-- Your task --
Search the data for the string "заказа" and copy each line where it turns up.

(Saved entries)
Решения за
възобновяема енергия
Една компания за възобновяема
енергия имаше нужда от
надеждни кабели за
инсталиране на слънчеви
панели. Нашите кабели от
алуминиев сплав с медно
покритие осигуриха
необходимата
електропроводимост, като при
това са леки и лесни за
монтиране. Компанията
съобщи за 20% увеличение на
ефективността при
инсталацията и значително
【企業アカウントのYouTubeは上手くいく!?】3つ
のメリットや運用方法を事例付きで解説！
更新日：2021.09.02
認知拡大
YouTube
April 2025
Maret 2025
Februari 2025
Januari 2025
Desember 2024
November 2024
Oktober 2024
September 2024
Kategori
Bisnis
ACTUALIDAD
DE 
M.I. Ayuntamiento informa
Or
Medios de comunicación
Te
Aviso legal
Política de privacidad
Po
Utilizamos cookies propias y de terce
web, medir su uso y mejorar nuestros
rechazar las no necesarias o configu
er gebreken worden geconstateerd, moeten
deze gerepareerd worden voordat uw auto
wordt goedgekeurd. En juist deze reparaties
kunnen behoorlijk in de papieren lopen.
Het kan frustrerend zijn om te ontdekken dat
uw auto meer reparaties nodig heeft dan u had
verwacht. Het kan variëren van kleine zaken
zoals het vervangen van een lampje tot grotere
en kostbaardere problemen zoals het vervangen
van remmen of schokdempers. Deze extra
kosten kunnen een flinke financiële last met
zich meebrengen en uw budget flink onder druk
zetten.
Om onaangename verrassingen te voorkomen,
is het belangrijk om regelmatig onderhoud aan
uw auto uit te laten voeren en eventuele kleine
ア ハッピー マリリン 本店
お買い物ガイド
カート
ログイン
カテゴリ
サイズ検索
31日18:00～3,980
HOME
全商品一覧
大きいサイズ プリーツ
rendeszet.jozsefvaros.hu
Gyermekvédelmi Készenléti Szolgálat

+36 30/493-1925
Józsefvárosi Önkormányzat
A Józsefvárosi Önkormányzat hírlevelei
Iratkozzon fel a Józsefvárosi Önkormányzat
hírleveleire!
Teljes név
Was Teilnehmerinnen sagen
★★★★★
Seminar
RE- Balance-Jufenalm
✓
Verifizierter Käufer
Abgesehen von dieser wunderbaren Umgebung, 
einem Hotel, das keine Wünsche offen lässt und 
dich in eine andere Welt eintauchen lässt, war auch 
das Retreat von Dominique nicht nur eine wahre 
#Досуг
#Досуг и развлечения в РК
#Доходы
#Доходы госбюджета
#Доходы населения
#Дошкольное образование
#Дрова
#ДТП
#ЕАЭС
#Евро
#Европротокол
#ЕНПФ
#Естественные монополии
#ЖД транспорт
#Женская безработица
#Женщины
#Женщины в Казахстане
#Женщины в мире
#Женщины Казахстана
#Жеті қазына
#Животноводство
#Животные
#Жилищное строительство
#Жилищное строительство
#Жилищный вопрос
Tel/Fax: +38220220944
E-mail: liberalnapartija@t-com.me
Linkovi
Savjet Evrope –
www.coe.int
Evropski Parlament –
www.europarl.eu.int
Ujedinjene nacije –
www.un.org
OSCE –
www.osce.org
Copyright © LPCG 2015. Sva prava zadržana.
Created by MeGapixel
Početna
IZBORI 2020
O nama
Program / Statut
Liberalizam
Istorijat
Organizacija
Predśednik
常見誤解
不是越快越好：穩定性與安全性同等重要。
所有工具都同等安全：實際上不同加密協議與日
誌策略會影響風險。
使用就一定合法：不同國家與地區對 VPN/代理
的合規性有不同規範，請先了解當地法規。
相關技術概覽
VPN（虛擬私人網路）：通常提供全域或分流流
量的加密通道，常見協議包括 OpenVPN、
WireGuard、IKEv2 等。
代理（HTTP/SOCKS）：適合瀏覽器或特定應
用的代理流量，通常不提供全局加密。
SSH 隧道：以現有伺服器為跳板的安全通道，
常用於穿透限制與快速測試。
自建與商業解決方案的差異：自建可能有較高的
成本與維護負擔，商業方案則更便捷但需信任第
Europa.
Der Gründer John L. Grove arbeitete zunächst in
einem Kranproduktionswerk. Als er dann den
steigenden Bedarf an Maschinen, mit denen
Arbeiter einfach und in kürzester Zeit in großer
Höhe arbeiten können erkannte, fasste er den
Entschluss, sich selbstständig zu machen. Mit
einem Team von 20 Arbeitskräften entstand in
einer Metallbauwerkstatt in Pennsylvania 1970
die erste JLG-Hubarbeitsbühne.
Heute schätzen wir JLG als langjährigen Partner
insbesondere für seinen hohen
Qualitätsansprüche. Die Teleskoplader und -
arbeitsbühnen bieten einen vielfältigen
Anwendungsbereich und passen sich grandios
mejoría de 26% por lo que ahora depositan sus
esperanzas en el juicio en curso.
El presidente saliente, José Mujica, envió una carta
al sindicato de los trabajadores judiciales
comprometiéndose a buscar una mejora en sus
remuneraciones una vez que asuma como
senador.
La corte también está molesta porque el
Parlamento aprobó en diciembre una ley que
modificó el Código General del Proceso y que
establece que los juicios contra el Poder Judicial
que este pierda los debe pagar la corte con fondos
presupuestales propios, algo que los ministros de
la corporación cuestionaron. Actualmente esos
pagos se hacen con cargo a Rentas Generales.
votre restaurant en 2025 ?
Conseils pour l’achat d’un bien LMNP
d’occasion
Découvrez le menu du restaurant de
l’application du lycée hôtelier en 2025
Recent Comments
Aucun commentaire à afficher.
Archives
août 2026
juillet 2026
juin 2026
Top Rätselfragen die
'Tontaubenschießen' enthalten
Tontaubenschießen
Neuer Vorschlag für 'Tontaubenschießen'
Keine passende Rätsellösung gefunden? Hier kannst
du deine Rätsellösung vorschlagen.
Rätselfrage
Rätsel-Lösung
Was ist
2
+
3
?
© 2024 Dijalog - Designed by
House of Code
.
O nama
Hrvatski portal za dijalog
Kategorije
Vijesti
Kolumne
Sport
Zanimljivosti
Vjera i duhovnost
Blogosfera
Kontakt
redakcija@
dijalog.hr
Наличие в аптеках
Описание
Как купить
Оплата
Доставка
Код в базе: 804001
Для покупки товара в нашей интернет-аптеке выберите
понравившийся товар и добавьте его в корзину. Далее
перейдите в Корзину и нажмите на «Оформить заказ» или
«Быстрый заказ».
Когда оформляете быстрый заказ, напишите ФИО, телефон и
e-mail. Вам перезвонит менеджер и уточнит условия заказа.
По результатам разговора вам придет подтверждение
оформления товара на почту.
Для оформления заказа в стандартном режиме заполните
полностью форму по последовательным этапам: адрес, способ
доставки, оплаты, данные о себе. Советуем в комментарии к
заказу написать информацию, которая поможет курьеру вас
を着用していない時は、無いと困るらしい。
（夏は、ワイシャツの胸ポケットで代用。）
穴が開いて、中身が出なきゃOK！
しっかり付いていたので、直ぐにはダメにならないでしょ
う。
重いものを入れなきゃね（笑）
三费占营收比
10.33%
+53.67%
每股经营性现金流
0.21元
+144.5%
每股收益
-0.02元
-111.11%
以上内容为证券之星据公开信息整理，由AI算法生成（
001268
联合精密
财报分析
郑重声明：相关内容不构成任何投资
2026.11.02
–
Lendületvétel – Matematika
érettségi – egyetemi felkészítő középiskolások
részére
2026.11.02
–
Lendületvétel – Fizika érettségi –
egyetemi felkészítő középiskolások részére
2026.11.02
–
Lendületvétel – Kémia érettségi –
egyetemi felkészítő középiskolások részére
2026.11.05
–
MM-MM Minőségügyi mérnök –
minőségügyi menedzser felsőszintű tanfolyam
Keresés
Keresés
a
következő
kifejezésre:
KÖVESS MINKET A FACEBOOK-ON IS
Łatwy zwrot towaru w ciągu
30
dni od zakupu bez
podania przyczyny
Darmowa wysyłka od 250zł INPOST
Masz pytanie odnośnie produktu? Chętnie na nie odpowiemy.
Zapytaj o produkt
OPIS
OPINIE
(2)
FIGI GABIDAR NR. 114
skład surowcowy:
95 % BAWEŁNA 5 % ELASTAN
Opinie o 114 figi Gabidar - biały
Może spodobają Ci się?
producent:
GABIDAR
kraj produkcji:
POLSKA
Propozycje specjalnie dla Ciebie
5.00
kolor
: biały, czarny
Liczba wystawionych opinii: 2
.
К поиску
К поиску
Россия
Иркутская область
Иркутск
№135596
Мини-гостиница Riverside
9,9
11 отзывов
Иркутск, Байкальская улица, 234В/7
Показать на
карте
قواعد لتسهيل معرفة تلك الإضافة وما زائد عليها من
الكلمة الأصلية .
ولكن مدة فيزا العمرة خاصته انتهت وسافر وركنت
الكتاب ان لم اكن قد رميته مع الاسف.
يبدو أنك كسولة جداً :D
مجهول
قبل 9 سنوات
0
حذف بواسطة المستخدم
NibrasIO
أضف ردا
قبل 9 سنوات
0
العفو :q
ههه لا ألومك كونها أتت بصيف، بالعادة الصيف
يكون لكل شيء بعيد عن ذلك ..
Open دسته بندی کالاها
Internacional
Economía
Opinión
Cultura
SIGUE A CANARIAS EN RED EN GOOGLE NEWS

-- Expected answer --
e-mail. Вам перезвонит менеджер и уточнит условия заказа.
Для оформления заказа в стандартном режиме заполните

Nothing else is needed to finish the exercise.